All of the scenarios above are nothing more than thought experiments, but they are indicative of the significant philosophical problems Disclosure raises. While the Disclosure Movement engages in its lobbying activities, it does so upon a foundation of sand. The public must always hold its government to account, and strive for the democratization of knowledge. However, that knowledge needs to be grounded in philosophical rationality and logic.
We must also question why Disclosure is such a present and powerful ideology in Western UFO discourse, primarily American UFO discourse, but relatively non-existent in other parts of the world. Is there something about American ideology that suggests an intelligent Other would choose the United States over other nations? If I was warping in from some other star system, from an overall intelligence standpoint, according to PISA education rates, I’d talk to the government of Singapore first. If not them, I’d at least aim for the countries in the top 6 like Japan, Macao, Finland, Estonia and Canada.

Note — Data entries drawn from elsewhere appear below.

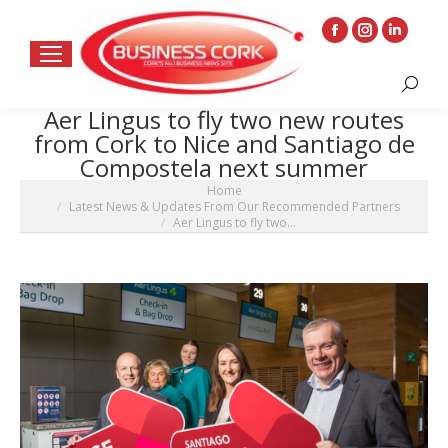
Facebook
Instagram
Linkedin
page
page
page
Search:
opens
opens
opens
Aer Lingus to fly two new routes
in
in
in
from Cork to Nice and Santiago de
new
new
new
Compostela next summer
window
window
window
You are here:
Home
Latest News & Updates From Our Recommended Partners
Aer Lingus to fly two…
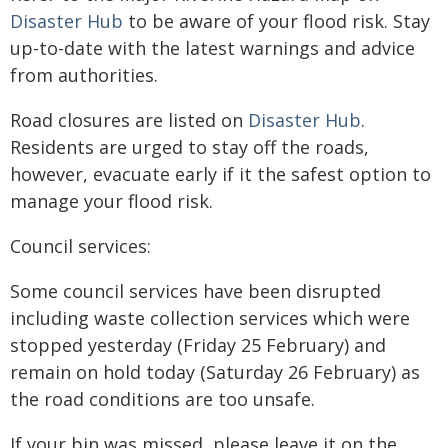
Disaster Hub
to be aware of your flood risk. Stay
up-to-date with the latest warnings and advice
from authorities.
Road closures are listed on
Disaster Hub
.
Residents are urged to stay off the roads,
however, evacuate early if it the safest option to
manage your flood risk.
Council services:
Some council services have been disrupted
including waste collection services which were
stopped yesterday (Friday 25 February) and
remain on hold today (Saturday 26 February) as
the road conditions are too unsafe.
If your bin was missed, please leave it on the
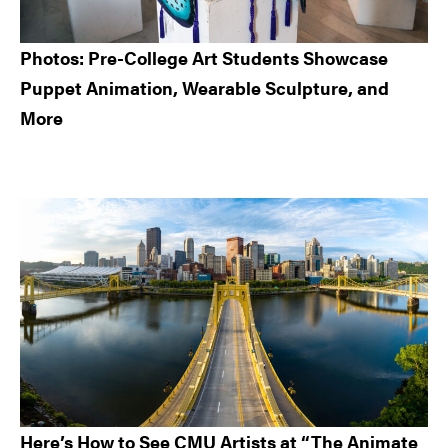
Photos: Pre-College Art Students Showcase
Puppet Animation, Wearable Sculpture, and
More
Here’s How to See CMU Artists at “The Animate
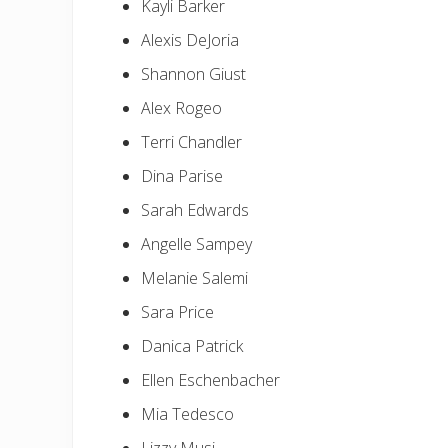
Kayli Barker
Alexis DeJoria
Shannon Giust
Alex Rogeo
Terri Chandler
Dina Parise
Sarah Edwards
Angelle Sampey
Melanie Salemi
Sara Price
Danica Patrick
Ellen Eschenbacher
Mia Tedesco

I apologize for being glib.
The hubristic nature of Disclosure stems from the belief that humanity is special. It has a theological and dogmatic nature that posits humans have something to offer the universe, we are not an insignificant pale blue dot in a sea of blackness, but something greater. Maybe we are. However, the act of demanding that the government release what it knows about humanity's role in all this alleviates the actual work humans must do to become better. Disclosure is intrinsically a selfish movement; it seeks a fast food experience that will solve humanity’s flaws without struggle, pain, or hard work. Salvation without sacrifice is laziness, and exactly how Disclosure thrives; the mantra being that it is not I who must change, but them. I am innocent, the government is guilty. It shifts responsibility away from you and I, and places it upon a human other.

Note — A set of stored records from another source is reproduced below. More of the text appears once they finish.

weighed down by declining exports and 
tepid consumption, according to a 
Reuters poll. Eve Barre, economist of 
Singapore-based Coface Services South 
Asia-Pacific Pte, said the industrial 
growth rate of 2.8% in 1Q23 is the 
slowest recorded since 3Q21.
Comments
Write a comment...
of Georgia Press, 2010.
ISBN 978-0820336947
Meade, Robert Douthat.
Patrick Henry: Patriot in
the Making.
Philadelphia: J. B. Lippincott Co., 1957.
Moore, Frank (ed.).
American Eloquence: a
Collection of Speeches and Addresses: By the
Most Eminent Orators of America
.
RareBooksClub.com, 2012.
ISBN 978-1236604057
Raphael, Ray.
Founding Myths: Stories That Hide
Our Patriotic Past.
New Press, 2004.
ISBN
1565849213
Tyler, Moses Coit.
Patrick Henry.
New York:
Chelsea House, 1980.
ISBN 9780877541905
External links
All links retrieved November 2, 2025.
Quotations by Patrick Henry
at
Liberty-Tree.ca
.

Perhaps this move to a quick and painless revolution is the new ideology of the United States itself. It is not about the work, objective truth, or actual facts; “alternative facts” work just fine. The old manifest destiny was about settling the West through sweat, blood, and tears; is the new manifest destiny about fixing problems without getting off the couch? In philosophy, ideas must stand the tests of reason and fallacy. The ideas behind Disclosure do not pass those tests. I would challenge the movement to provide a clear and concise exploration of their philosophy, and more importantly, what they believe the government is hiding. Perhaps then people would listen, instead of laugh.